● BRIEF: If a line below contains the word "leche", count it; give only the total.

Extracted page text data:
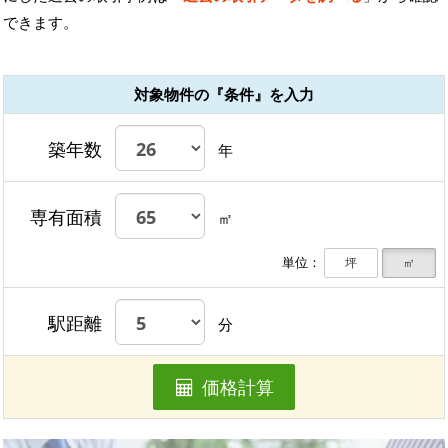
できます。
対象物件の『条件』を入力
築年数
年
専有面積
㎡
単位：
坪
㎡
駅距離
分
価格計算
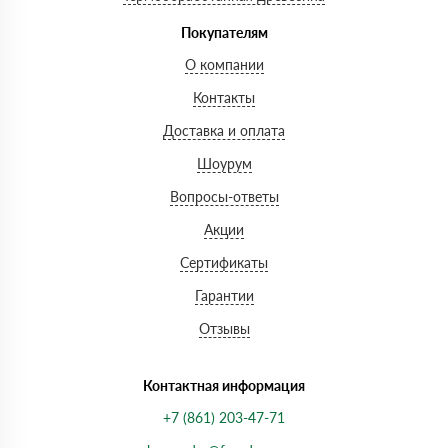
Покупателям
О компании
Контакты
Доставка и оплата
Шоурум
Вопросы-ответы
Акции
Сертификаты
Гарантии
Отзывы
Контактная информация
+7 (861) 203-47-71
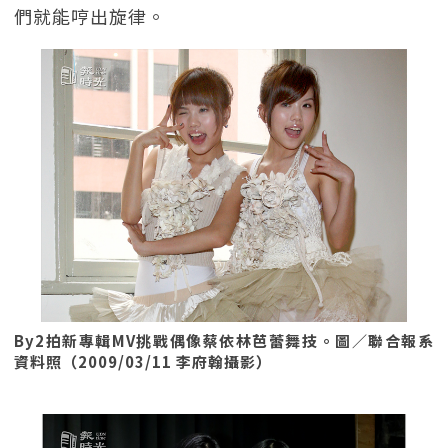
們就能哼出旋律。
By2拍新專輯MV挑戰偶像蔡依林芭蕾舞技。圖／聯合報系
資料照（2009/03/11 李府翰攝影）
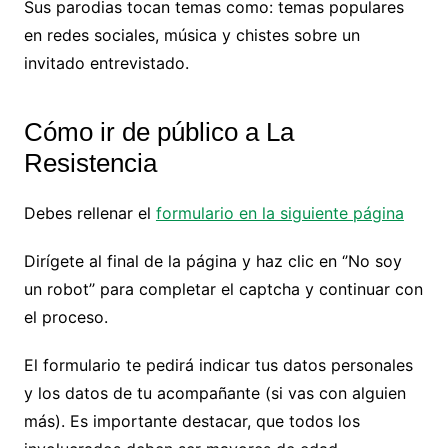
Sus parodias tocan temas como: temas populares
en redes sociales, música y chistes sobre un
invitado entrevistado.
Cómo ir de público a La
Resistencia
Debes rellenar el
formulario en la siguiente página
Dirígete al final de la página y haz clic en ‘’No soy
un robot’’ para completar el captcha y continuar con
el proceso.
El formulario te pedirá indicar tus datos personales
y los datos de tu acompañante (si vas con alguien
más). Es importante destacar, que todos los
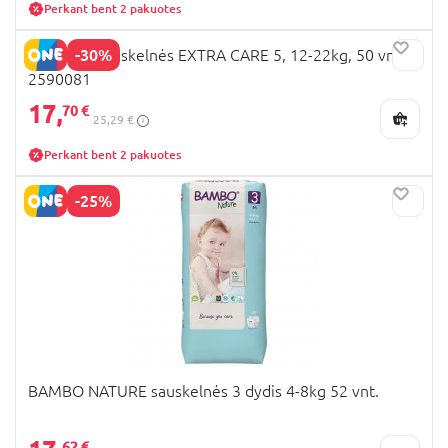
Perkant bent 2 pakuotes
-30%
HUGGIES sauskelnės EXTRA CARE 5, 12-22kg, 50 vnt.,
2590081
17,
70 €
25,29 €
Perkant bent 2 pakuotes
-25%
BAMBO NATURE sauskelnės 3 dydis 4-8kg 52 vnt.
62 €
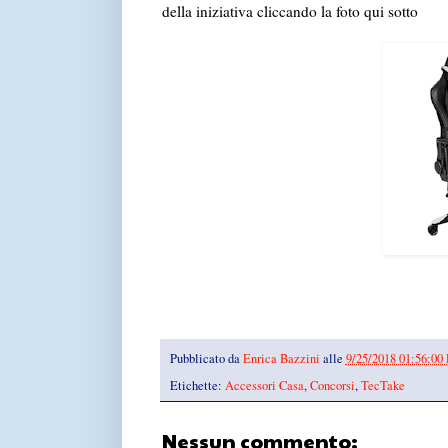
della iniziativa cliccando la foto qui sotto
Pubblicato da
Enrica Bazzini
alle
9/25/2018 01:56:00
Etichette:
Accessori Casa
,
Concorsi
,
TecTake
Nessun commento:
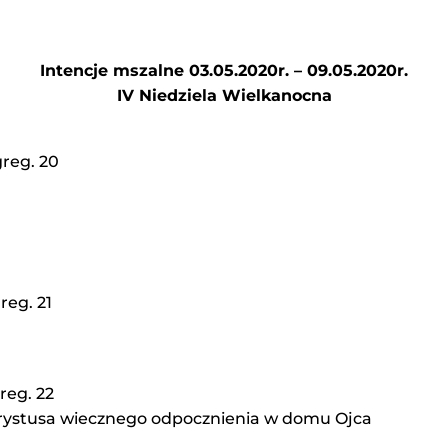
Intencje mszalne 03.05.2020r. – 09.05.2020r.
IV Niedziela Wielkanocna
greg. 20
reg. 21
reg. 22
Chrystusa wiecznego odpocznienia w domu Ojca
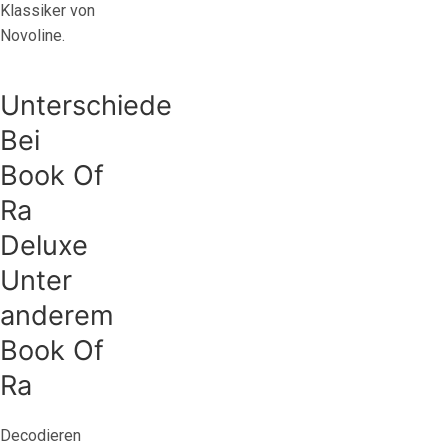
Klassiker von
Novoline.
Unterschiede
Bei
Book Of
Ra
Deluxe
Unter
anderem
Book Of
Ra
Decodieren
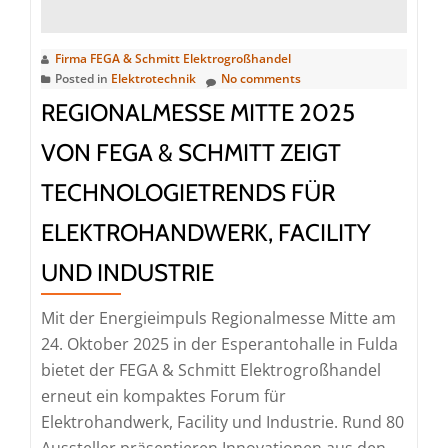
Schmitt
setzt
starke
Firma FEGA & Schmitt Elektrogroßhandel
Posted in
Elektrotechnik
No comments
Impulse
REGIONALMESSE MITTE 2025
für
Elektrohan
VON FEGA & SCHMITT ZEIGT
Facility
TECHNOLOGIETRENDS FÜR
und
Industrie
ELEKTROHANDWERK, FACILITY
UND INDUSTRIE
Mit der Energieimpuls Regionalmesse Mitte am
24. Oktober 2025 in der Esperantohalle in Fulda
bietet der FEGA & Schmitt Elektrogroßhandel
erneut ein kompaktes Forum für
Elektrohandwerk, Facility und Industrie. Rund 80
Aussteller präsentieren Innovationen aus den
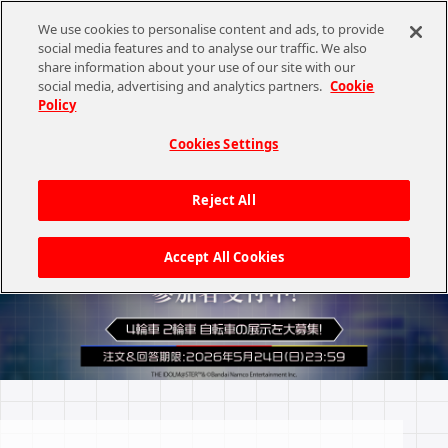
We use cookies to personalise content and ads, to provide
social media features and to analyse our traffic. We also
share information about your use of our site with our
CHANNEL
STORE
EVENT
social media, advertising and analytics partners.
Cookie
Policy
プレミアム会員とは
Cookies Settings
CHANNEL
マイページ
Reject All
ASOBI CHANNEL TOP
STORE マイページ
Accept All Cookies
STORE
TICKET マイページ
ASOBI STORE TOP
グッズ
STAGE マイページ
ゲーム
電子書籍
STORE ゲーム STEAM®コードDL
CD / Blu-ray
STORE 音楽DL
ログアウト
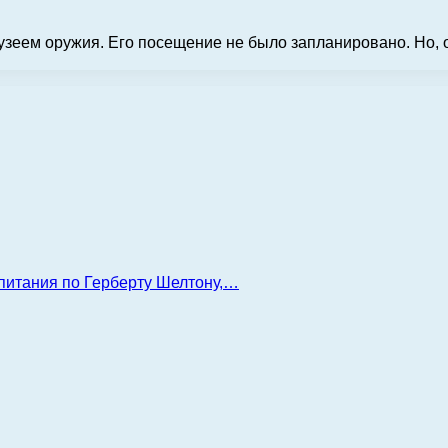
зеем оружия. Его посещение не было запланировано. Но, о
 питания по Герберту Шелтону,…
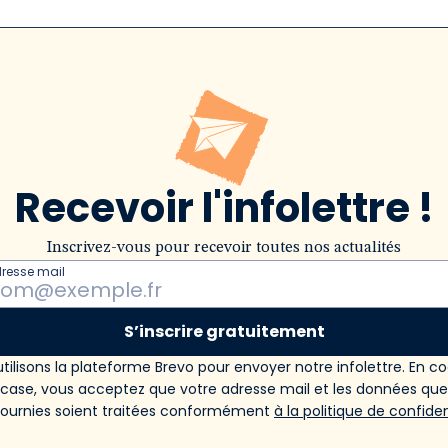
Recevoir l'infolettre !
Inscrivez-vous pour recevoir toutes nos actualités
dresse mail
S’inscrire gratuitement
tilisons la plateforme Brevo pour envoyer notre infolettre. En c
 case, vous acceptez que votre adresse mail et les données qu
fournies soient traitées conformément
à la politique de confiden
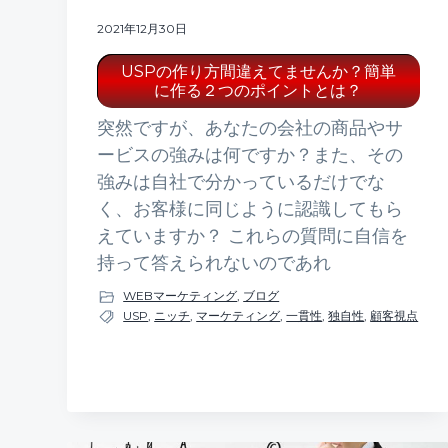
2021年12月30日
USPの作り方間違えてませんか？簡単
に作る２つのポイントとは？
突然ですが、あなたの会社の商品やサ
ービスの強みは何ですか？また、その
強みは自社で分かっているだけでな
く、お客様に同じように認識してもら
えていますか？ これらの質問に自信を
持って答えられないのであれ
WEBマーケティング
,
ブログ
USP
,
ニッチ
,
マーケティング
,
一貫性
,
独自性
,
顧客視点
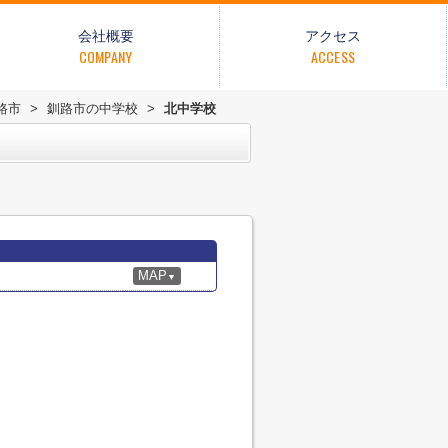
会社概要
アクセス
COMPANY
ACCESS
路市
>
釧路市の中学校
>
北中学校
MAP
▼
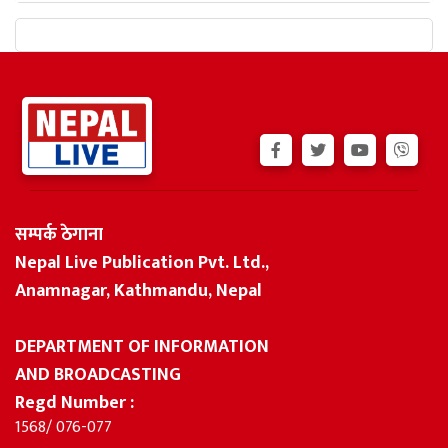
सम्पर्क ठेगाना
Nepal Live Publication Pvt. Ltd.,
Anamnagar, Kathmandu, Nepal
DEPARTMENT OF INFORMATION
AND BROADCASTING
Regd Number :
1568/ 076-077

==

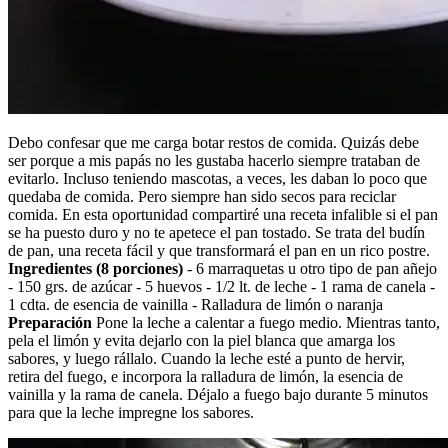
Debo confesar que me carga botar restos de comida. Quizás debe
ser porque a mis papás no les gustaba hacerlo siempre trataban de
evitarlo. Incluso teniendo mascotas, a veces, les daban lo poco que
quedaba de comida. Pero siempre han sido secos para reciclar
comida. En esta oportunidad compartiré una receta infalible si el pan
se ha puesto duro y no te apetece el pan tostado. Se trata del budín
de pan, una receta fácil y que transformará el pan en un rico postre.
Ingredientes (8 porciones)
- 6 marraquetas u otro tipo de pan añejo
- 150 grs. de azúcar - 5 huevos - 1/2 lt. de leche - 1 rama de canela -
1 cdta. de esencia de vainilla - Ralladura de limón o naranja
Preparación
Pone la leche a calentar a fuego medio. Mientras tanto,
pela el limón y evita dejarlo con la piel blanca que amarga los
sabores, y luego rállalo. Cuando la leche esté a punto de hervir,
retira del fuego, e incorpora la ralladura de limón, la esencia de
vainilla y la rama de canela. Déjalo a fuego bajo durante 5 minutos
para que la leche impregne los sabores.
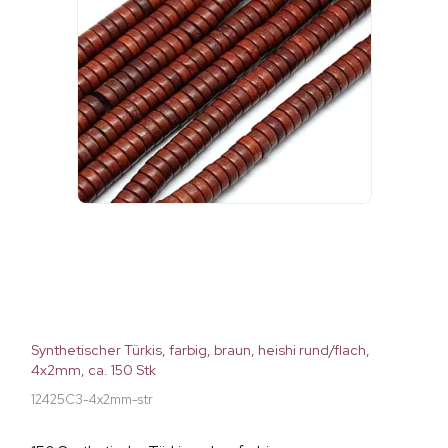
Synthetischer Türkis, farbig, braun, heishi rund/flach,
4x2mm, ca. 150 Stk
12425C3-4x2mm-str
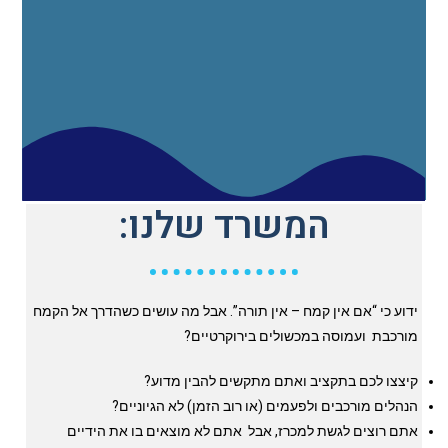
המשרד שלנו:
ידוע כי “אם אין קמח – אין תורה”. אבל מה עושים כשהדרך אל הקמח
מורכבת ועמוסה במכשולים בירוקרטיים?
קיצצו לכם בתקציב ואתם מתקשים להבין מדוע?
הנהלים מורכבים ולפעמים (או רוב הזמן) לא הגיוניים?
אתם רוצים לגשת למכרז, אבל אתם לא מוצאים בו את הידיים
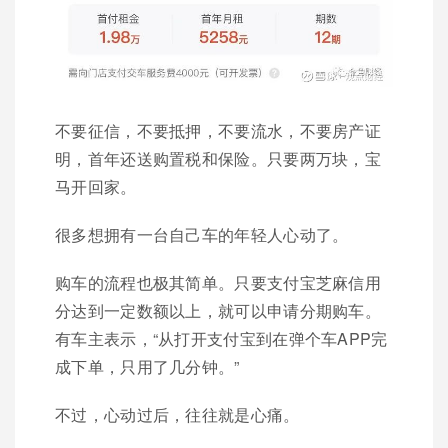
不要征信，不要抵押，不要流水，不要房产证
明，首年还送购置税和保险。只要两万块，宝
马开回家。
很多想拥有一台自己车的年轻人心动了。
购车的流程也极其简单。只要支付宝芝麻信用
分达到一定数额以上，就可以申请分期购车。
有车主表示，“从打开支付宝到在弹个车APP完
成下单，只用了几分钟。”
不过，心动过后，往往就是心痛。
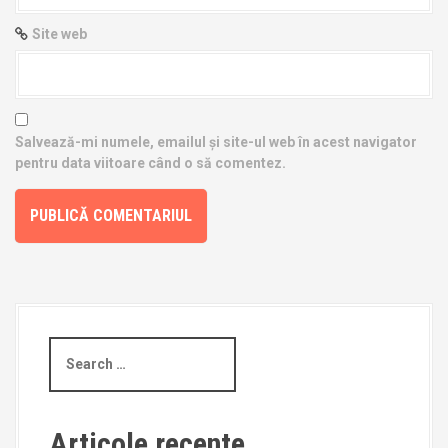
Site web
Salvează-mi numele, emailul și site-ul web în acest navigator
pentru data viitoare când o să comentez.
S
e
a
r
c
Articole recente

...

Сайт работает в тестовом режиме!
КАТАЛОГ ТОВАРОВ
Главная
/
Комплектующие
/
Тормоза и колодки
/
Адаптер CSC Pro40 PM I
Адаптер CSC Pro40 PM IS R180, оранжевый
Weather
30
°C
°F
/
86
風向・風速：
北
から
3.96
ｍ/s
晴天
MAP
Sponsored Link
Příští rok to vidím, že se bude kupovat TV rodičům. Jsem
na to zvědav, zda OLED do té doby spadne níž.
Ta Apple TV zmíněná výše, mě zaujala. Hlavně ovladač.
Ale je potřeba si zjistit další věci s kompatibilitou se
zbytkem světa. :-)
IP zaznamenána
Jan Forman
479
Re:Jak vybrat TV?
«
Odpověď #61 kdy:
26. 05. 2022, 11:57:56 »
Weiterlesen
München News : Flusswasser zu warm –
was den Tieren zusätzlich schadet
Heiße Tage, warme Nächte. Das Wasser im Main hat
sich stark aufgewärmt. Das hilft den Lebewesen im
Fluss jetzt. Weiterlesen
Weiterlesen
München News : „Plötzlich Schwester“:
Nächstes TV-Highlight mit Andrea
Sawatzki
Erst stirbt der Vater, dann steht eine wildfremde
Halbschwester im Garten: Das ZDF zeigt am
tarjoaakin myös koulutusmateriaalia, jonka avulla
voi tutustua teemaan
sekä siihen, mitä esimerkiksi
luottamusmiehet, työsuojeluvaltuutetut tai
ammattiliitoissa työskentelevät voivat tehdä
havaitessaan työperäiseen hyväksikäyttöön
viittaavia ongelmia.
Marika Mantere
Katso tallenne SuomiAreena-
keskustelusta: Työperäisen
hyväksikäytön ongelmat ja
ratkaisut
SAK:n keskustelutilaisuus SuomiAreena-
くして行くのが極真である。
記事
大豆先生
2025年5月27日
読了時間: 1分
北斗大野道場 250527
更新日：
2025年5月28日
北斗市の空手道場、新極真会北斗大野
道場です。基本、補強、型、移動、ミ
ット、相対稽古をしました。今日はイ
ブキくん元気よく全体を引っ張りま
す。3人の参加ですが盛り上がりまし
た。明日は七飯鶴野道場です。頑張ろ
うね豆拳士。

● ANSWER TO THE PROBLEM: 4